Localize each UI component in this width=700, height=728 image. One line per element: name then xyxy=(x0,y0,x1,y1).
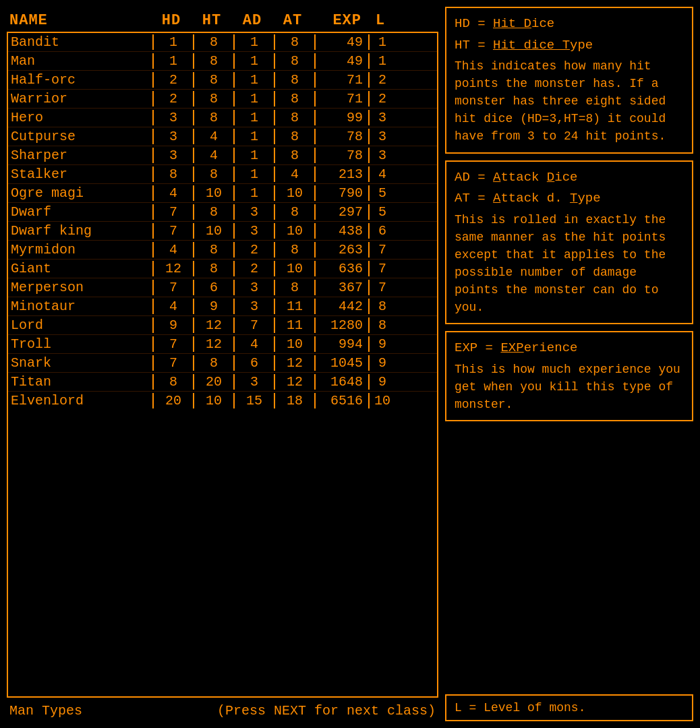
monster-at: 8 xyxy=(274,34,314,50)
monster-ht: 8 xyxy=(193,91,233,107)
monster-l: 7 xyxy=(368,280,395,295)
monster-exp: 1648 xyxy=(314,374,368,390)
monster-name: Sharper xyxy=(11,148,152,163)
table-row: Stalker 8 8 1 4 213 4 xyxy=(8,165,437,184)
monster-l: 7 xyxy=(368,242,395,257)
monster-hd: 1 xyxy=(152,53,193,69)
monster-ht: 12 xyxy=(193,336,233,352)
monster-at: 8 xyxy=(274,72,314,88)
monster-l: 1 xyxy=(368,34,395,50)
footer: Man Types (Press NEXT for next class) xyxy=(7,698,438,721)
monster-hd: 4 xyxy=(152,185,193,201)
monster-name: Warrior xyxy=(11,91,152,107)
header-at: AT xyxy=(272,12,313,29)
monster-hd: 12 xyxy=(152,261,193,276)
table-row: Cutpurse 3 4 1 8 78 3 xyxy=(8,127,437,146)
monster-name: Hero xyxy=(11,110,152,125)
footer-right: (Press NEXT for next class) xyxy=(217,703,436,719)
monster-at: 12 xyxy=(274,355,314,371)
monster-l: 4 xyxy=(368,166,395,182)
monster-ad: 1 xyxy=(233,129,274,144)
monster-ad: 2 xyxy=(233,261,274,276)
monster-exp: 636 xyxy=(314,261,368,276)
monster-l: 1 xyxy=(368,53,395,69)
monster-name: Dwarf king xyxy=(11,223,152,239)
monster-hd: 9 xyxy=(152,317,193,333)
monster-at: 10 xyxy=(274,336,314,352)
right-panel: HD = Hit Dice HT = Hit dice Type This in… xyxy=(445,7,693,721)
monster-l: 10 xyxy=(368,393,395,408)
monster-ht: 8 xyxy=(193,204,233,220)
table-row: Man 1 8 1 8 49 1 xyxy=(8,52,437,71)
monster-table: Bandit 1 8 1 8 49 1 Man 1 8 1 8 49 1 Hal… xyxy=(7,32,438,698)
info-box-ad-at: AD = Attack Dice AT = Attack d. Type Thi… xyxy=(445,160,693,325)
monster-l: 2 xyxy=(368,72,395,88)
monster-ad: 7 xyxy=(233,317,274,333)
monster-name: Lord xyxy=(11,317,152,333)
monster-name: Elvenlord xyxy=(11,393,152,408)
monster-exp: 71 xyxy=(314,91,368,107)
table-row: Half-orc 2 8 1 8 71 2 xyxy=(8,71,437,90)
info-box-level: L = Level of mons. xyxy=(445,694,693,721)
monster-ad: 1 xyxy=(233,72,274,88)
monster-l: 9 xyxy=(368,336,395,352)
monster-exp: 6516 xyxy=(314,393,368,408)
monster-ad: 1 xyxy=(233,110,274,125)
monster-at: 8 xyxy=(274,91,314,107)
monster-exp: 438 xyxy=(314,223,368,239)
monster-hd: 3 xyxy=(152,110,193,125)
footer-left: Man Types xyxy=(9,703,82,719)
monster-hd: 7 xyxy=(152,336,193,352)
monster-ht: 20 xyxy=(193,374,233,390)
header-ad: AD xyxy=(232,12,272,29)
table-row: Dwarf king 7 10 3 10 438 6 xyxy=(8,222,437,241)
monster-at: 10 xyxy=(274,223,314,239)
table-row: Myrmidon 4 8 2 8 263 7 xyxy=(8,241,437,260)
monster-hd: 4 xyxy=(152,242,193,257)
level-text: L = Level of mons. xyxy=(455,701,585,715)
monster-name: Half-orc xyxy=(11,72,152,88)
header-hd: HD xyxy=(151,12,192,29)
monster-ad: 3 xyxy=(233,374,274,390)
monster-ad: 1 xyxy=(233,91,274,107)
monster-ht: 4 xyxy=(193,129,233,144)
at-title: AT = Attack d. Type xyxy=(455,189,684,208)
monster-ht: 8 xyxy=(193,355,233,371)
monster-ad: 3 xyxy=(233,299,274,314)
monster-name: Merperson xyxy=(11,280,152,295)
monster-name: Man xyxy=(11,53,152,69)
table-row: Minotaur 4 9 3 11 442 8 xyxy=(8,297,437,316)
header-name: NAME xyxy=(9,12,151,29)
table-row: Troll 7 12 4 10 994 9 xyxy=(8,335,437,354)
monster-hd: 7 xyxy=(152,204,193,220)
monster-ht: 8 xyxy=(193,34,233,50)
table-row: Titan 8 20 3 12 1648 9 xyxy=(8,373,437,392)
monster-hd: 20 xyxy=(152,393,193,408)
monster-exp: 1280 xyxy=(314,317,368,333)
monster-hd: 8 xyxy=(152,166,193,182)
monster-ht: 8 xyxy=(193,110,233,125)
monster-name: Giant xyxy=(11,261,152,276)
monster-hd: 1 xyxy=(152,34,193,50)
monster-ad: 3 xyxy=(233,223,274,239)
monster-at: 10 xyxy=(274,261,314,276)
monster-l: 8 xyxy=(368,317,395,333)
monster-ht: 8 xyxy=(193,166,233,182)
monster-at: 8 xyxy=(274,204,314,220)
monster-ht: 8 xyxy=(193,53,233,69)
monster-at: 8 xyxy=(274,53,314,69)
monster-l: 8 xyxy=(368,299,395,314)
monster-exp: 49 xyxy=(314,53,368,69)
monster-l: 2 xyxy=(368,91,395,107)
monster-ad: 1 xyxy=(233,148,274,163)
table-row: Merperson 7 6 3 8 367 7 xyxy=(8,278,437,297)
table-row: Bandit 1 8 1 8 49 1 xyxy=(8,33,437,52)
monster-at: 12 xyxy=(274,374,314,390)
monster-hd: 3 xyxy=(152,148,193,163)
monster-ad: 6 xyxy=(233,355,274,371)
hd-title: HD = Hit Dice xyxy=(455,15,684,34)
monster-ad: 1 xyxy=(233,53,274,69)
monster-ht: 10 xyxy=(193,223,233,239)
monster-ht: 8 xyxy=(193,72,233,88)
monster-l: 9 xyxy=(368,355,395,371)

++++++++

TASK INSTRUCTIONS = Could you retype every line above exactly as it appears, skipping the pictures?

OUTPUT OF THE TASK =
Localize each UI component in this width=700, height=728 image. One line per element: name then xyxy=(x0,y0,x1,y1).
monster-at: 8 xyxy=(274,34,314,50)
monster-ht: 8 xyxy=(193,91,233,107)
monster-l: 7 xyxy=(368,280,395,295)
monster-exp: 1648 xyxy=(314,374,368,390)
monster-name: Sharper xyxy=(11,148,152,163)
table-row: Stalker 8 8 1 4 213 4 xyxy=(8,165,437,184)
monster-l: 7 xyxy=(368,242,395,257)
monster-hd: 1 xyxy=(152,53,193,69)
monster-ht: 12 xyxy=(193,336,233,352)
monster-at: 8 xyxy=(274,72,314,88)
monster-l: 1 xyxy=(368,34,395,50)
footer: Man Types (Press NEXT for next class) xyxy=(7,698,438,721)
monster-hd: 4 xyxy=(152,185,193,201)
monster-name: Warrior xyxy=(11,91,152,107)
header-at: AT xyxy=(272,12,313,29)
monster-hd: 12 xyxy=(152,261,193,276)
table-row: Cutpurse 3 4 1 8 78 3 xyxy=(8,127,437,146)
monster-name: Hero xyxy=(11,110,152,125)
footer-right: (Press NEXT for next class) xyxy=(217,703,436,719)
monster-at: 12 xyxy=(274,355,314,371)
monster-l: 4 xyxy=(368,166,395,182)
monster-ad: 1 xyxy=(233,129,274,144)
monster-ad: 2 xyxy=(233,261,274,276)
monster-exp: 636 xyxy=(314,261,368,276)
monster-l: 1 xyxy=(368,53,395,69)
monster-name: Dwarf king xyxy=(11,223,152,239)
monster-hd: 9 xyxy=(152,317,193,333)
monster-at: 10 xyxy=(274,336,314,352)
right-panel: HD = Hit Dice HT = Hit dice Type This in… xyxy=(445,7,693,721)
monster-l: 10 xyxy=(368,393,395,408)
monster-ht: 8 xyxy=(193,204,233,220)
table-row: Man 1 8 1 8 49 1 xyxy=(8,52,437,71)
monster-table: Bandit 1 8 1 8 49 1 Man 1 8 1 8 49 1 Hal… xyxy=(7,32,438,698)
info-box-ad-at: AD = Attack Dice AT = Attack d. Type Thi… xyxy=(445,160,693,325)
monster-l: 2 xyxy=(368,72,395,88)
monster-ad: 7 xyxy=(233,317,274,333)
monster-name: Lord xyxy=(11,317,152,333)
monster-name: Elvenlord xyxy=(11,393,152,408)
monster-exp: 71 xyxy=(314,91,368,107)
table-row: Half-orc 2 8 1 8 71 2 xyxy=(8,71,437,90)
info-box-level: L = Level of mons. xyxy=(445,694,693,721)
monster-ad: 1 xyxy=(233,72,274,88)
monster-l: 9 xyxy=(368,336,395,352)
monster-exp: 6516 xyxy=(314,393,368,408)
monster-ad: 1 xyxy=(233,110,274,125)
monster-at: 8 xyxy=(274,91,314,107)
monster-exp: 438 xyxy=(314,223,368,239)
monster-hd: 3 xyxy=(152,110,193,125)
footer-left: Man Types xyxy=(9,703,82,719)
monster-hd: 7 xyxy=(152,336,193,352)
monster-ht: 20 xyxy=(193,374,233,390)
header-ad: AD xyxy=(232,12,272,29)
table-row: Dwarf king 7 10 3 10 438 6 xyxy=(8,222,437,241)
monster-at: 10 xyxy=(274,223,314,239)
table-row: Myrmidon 4 8 2 8 263 7 xyxy=(8,241,437,260)
monster-hd: 4 xyxy=(152,242,193,257)
level-text: L = Level of mons. xyxy=(455,701,585,715)
monster-name: Half-orc xyxy=(11,72,152,88)
header-hd: HD xyxy=(151,12,192,29)
monster-ad: 3 xyxy=(233,374,274,390)
monster-ad: 1 xyxy=(233,91,274,107)
monster-ht: 4 xyxy=(193,129,233,144)
at-title: AT = Attack d. Type xyxy=(455,189,684,208)
monster-ht: 8 xyxy=(193,355,233,371)
monster-ad: 3 xyxy=(233,299,274,314)
monster-name: Merperson xyxy=(11,280,152,295)
monster-name: Man xyxy=(11,53,152,69)
table-row: Minotaur 4 9 3 11 442 8 xyxy=(8,297,437,316)
header-name: NAME xyxy=(9,12,151,29)
table-row: Troll 7 12 4 10 994 9 xyxy=(8,335,437,354)
monster-hd: 7 xyxy=(152,204,193,220)
monster-ht: 8 xyxy=(193,34,233,50)
table-row: Titan 8 20 3 12 1648 9 xyxy=(8,373,437,392)
monster-hd: 20 xyxy=(152,393,193,408)
monster-exp: 1280 xyxy=(314,317,368,333)
monster-hd: 8 xyxy=(152,166,193,182)
monster-ht: 8 xyxy=(193,110,233,125)
monster-name: Giant xyxy=(11,261,152,276)
monster-hd: 1 xyxy=(152,34,193,50)
monster-ad: 3 xyxy=(233,223,274,239)
monster-at: 10 xyxy=(274,261,314,276)
monster-l: 8 xyxy=(368,317,395,333)
monster-ht: 8 xyxy=(193,166,233,182)
monster-at: 8 xyxy=(274,204,314,220)
monster-ht: 8 xyxy=(193,53,233,69)
monster-at: 8 xyxy=(274,53,314,69)
monster-l: 8 xyxy=(368,299,395,314)
monster-exp: 49 xyxy=(314,53,368,69)
monster-l: 2 xyxy=(368,91,395,107)
monster-ad: 1 xyxy=(233,148,274,163)
table-row: Merperson 7 6 3 8 367 7 xyxy=(8,278,437,297)
table-row: Bandit 1 8 1 8 49 1 xyxy=(8,33,437,52)
monster-at: 12 xyxy=(274,374,314,390)
monster-hd: 3 xyxy=(152,148,193,163)
monster-ad: 6 xyxy=(233,355,274,371)
hd-title: HD = Hit Dice xyxy=(455,15,684,34)
monster-ad: 1 xyxy=(233,53,274,69)
monster-ht: 10 xyxy=(193,223,233,239)
monster-ht: 8 xyxy=(193,72,233,88)
monster-l: 9 xyxy=(368,355,395,371)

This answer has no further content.